I screamed and screamed.
I don’t know how long I stood there, paralyzed with screaming long after the fox and eagle had gone, before the adam finally appeared and forcefully pulled me away.
We ran along the river beyond the cloud of frenzied birds and fell down beneath a fig tree.
“Where were you?” I shouted at him.
His eyes were dull. “I went to find the serpent.”
My heart sparked, but the adam’s mouth, so plush, so beloved, was a grim line. “He’s gone.”
I did not know what to say. There was no word for fear. No word for regret.
I HAD AN IDEA that eating one of the figs might settle my rebelling stomach. But at the sight of my hand reaching to pluck it in the same way it had for that fruit, I quailed and hid my face within one of the great leaves.
There was no ease. Grief was a river without outlet to the
sea.
Was this what it was, then, to die the death? Surely I knew evil now.
The adam’s hands closed around my shoulders. Where before they had brought me comfort, now I felt worse—guilty and most culpable. “I have done this,” I cried, not lifting my face. “I have done this to both of us. Were it not for me, you would not have eaten.”
I wanted him to say that he could have stopped me had he wished. That he might have refused. That we were Ish and Isha, one flesh. He said none of these things.
“We will find the way,” he said, sounding not at all resolved. “We must seek the One that Is.”
My stomach lurched. I had willed thoughts of the One aside the moment I lifted that fruit from the tree. Even upon waking with dulled senses, I had thought to resolve that mystery before facing the One again. But the adam was right. We could not put right all that had gone awry without him.
I let go the leaf. When I dropped my hands, one of them brushed against the adam’s thigh where he stood behind me. I flinched away, thinking again of what we had done. When he caught my hand and brought it back to him, I pulled away. We had used each other cheaply. I felt a hot wash of shame even as I felt an absurd flicker of desire.
This, too, the One would know and would gaze upon us in our guilt.

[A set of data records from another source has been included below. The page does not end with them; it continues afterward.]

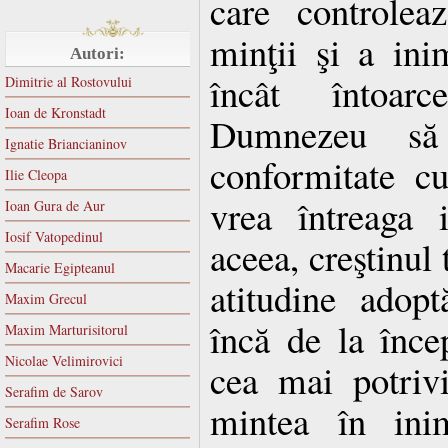
care controlea
minţii şi a ini
Autori:
încât întoar
Dimitrie al Rostovului
Ioan de Kronstadt
Dumnezeu să
Ignatie Briancianinov
conformitate c
Ilie Cleopa
vrea întreaga
Ioan Gura de Aur
Iosif Vatopedinul
aceea, creştinul 
Macarie Egipteanul
atitudine adop
Maxim Grecul
încă de la încep
Maxim Marturisitorul
Nicolae Velimirovici
cea mai potrivi
Serafim de Sarov
mintea în inim
Serafim Rose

I felt laid bare, a fruit split open to reveal only moldering inside. I turned away from the adam, unable to look at him. I had cleansed myself to no avail; I felt myself a thing ruined. I snatched back the bough, tore free the leaf . . . and then another—and another and another. I tore at the tree until I held a clutch of leaves within my sweating palm.
“Take me to our bower,” I said.
The peace I had felt beneath the willow arches of our bower—where was it now? Only familiarity remained. I found my basket, cord, and tools and began to twine the fig leaves together in the way the adam had once used to make for me garlands and crowns. But if this were a crown, it was the most shameful sort. When I was finished, I held it over my head. There, in the privacy of this bonnet, my face crumpled and hot tears streaked my swollen cheeks.